People generally consume Aspartame, Sucralose, and Stevia believing that they are a ‘healthy choice’ but this may not be true. Aspartame, Sucralose and Stevia are often called nonnutritive sweeteners (NNS). In fact a new study has found mixed evidence to support use of these sweeteners for weight loss. The study also suggests that routine consumption of NNS may be associated with long-term weight gain and an increased risk of heart disease.
Over 40% of adults in American regularly consume Non-Nutritive Sweeteners.
In addition, studies measuring NNS in blood and urine have shown that many people consume these sweeteners in foods without knowing.
There is evidence that routine consumption of NNS may confuse and “reprogram” a person’s metabolism in a way that favors weight gain, insulin resistance, and glucose intolerance.
Another important factor may be due to the fact that consuming NNS may promote a “sweet tooth” or even give a person a sense of “permission” to eat higher-calorie foods because they “saved” on calories with their diet drink.
A recent study published on July 17, 2017 in the Canadian Medical Association Journal (CMAJ), gathered data from several trials with thousands of participants. The results were inconclusive suggesting both significant weight loss with NNS as well as modest long-term gains in body weight, BMI, and waist circumference. In addition, high NNS intake was associated with higher risks of high blood pressure, stroke, cardiovascular events type 2 diabetes. Expert’s opinion on these conclusions is mixed. Authors of the study are not convinced that these results were unbiased. For example, higher risks of heart disease may be associated with people who are heavier and who are drinking diet soda to make up for their bad eating habits.

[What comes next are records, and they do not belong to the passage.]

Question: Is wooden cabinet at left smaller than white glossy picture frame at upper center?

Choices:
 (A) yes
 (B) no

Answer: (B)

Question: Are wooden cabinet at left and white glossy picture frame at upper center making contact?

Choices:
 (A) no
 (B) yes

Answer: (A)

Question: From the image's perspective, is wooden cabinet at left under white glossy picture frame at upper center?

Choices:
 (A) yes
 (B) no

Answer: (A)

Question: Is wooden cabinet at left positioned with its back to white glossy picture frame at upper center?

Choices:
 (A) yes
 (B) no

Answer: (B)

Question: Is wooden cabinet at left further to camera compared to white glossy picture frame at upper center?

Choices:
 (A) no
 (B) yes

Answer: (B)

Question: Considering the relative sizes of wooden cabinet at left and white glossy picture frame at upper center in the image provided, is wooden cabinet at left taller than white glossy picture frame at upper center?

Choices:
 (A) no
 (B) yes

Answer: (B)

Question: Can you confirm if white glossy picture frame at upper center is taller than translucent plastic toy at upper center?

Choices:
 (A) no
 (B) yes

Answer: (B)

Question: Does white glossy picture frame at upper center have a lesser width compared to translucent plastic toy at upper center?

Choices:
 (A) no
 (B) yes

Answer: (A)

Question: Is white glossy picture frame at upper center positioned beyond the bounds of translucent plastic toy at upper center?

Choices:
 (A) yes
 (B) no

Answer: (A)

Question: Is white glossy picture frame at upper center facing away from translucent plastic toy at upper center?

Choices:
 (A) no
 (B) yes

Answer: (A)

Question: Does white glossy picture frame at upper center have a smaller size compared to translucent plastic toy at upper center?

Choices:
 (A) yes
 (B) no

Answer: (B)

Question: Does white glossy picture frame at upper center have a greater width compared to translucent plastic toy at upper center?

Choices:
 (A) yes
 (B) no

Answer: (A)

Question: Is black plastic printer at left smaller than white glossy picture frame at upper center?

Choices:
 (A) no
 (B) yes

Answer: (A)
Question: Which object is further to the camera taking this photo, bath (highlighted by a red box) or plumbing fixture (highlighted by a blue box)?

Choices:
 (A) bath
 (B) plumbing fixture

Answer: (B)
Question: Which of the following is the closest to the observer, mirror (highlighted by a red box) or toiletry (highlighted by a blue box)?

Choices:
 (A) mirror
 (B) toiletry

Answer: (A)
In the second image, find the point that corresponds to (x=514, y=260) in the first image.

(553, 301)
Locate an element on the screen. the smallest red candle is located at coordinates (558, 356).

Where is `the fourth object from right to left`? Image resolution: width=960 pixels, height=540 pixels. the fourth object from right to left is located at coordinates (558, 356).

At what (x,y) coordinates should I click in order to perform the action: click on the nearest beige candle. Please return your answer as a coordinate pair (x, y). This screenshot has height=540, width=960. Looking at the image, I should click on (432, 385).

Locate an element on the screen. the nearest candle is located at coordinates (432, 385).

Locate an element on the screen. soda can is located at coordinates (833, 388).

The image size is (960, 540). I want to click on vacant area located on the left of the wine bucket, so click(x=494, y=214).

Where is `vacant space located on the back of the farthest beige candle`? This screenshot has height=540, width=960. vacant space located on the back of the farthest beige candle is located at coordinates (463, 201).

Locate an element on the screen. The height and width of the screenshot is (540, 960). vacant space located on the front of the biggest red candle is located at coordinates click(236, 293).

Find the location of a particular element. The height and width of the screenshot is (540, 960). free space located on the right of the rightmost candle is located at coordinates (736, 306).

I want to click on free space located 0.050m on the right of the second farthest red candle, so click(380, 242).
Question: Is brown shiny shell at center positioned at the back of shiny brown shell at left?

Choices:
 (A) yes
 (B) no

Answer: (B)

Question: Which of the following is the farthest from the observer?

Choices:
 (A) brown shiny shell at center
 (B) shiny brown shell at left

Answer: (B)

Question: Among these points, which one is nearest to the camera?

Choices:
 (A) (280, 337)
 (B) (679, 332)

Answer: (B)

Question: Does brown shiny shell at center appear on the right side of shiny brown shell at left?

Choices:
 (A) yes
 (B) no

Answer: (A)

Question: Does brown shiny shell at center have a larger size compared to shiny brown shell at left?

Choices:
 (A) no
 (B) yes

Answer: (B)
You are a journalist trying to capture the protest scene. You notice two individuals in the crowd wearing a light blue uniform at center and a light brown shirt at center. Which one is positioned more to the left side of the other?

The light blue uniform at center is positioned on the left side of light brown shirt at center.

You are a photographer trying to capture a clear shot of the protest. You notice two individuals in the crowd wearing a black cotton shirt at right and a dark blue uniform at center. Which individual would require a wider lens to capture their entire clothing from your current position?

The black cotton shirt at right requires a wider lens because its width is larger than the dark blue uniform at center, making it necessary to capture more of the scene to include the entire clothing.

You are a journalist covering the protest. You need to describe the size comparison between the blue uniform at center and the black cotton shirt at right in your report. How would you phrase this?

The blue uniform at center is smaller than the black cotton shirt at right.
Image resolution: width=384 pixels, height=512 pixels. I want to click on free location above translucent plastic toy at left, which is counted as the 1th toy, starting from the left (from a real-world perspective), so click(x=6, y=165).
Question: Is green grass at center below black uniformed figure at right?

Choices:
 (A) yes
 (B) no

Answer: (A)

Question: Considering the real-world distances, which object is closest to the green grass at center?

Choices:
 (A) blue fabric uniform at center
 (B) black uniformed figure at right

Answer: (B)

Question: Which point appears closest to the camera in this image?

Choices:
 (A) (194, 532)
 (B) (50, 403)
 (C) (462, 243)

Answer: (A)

The Calorie Control Council, an association representing the low- and reduced-calorie food and beverage industry, said in a statement the study paints low-calorie sweeteners with “too broad a brush” and that the “researchers admit that less than 50% of the cohort studies controlled for ethnicity or socioeconomic status, which are both known risk factors for obesity and cardiometabolic illness.”
The answer to this question is not so simple. Considering the negative effects of artificial sweeteners on the body, it may be a good idea to stay off of them as much as possible. As far as using stevia which is a NNS but natural, the jury is out and again no definite conclusion on its effects on weight.